-- Your objective --
Every line below that contains the word "provides" must be copied.

----- Dataset excerpts

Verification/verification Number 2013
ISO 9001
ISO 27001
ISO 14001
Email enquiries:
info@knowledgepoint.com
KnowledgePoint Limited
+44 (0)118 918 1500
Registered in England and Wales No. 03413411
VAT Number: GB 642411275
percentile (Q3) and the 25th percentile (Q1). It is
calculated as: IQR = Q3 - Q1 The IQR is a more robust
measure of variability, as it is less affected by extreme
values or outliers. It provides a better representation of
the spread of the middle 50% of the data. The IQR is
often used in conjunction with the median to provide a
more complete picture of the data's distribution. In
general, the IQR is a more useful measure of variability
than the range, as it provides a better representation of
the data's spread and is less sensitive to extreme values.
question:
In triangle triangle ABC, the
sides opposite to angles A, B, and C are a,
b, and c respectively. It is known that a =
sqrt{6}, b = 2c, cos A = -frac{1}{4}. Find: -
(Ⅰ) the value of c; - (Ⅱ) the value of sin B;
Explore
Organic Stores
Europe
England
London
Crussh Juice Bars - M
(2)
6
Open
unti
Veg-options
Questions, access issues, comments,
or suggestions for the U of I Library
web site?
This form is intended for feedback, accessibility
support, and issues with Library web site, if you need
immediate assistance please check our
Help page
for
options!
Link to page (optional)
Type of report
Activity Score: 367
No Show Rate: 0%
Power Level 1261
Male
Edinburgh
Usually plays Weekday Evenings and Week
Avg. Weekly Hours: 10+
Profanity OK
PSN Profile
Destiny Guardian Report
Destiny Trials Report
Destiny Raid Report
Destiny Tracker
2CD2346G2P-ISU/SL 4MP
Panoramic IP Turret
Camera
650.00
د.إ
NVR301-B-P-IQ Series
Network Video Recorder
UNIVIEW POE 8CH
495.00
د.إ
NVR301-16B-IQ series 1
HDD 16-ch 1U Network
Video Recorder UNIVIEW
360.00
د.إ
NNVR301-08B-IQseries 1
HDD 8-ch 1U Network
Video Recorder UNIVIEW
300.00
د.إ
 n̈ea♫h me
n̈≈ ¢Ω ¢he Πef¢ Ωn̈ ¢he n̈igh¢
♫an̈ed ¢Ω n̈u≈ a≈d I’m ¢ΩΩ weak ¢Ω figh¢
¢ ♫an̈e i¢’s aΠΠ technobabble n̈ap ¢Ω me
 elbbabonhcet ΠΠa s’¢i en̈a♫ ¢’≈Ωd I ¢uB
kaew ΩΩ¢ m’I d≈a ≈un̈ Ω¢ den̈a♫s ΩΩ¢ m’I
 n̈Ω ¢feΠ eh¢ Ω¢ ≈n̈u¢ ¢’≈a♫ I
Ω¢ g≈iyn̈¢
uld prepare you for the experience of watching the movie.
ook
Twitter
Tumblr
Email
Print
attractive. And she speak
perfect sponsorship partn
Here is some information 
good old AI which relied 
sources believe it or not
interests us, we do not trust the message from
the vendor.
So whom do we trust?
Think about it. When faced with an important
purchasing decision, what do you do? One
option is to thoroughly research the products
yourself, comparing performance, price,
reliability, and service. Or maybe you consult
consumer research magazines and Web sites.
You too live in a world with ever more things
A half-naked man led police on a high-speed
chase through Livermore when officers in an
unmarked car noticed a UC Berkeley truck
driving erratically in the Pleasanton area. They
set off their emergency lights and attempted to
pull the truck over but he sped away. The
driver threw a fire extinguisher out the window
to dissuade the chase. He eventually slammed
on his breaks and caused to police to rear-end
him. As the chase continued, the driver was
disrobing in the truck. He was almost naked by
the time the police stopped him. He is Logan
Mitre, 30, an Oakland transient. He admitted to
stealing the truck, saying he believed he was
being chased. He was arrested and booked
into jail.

----------

-- Finished task --
values or outliers. It provides a better representation of
than the range, as it provides a better representation of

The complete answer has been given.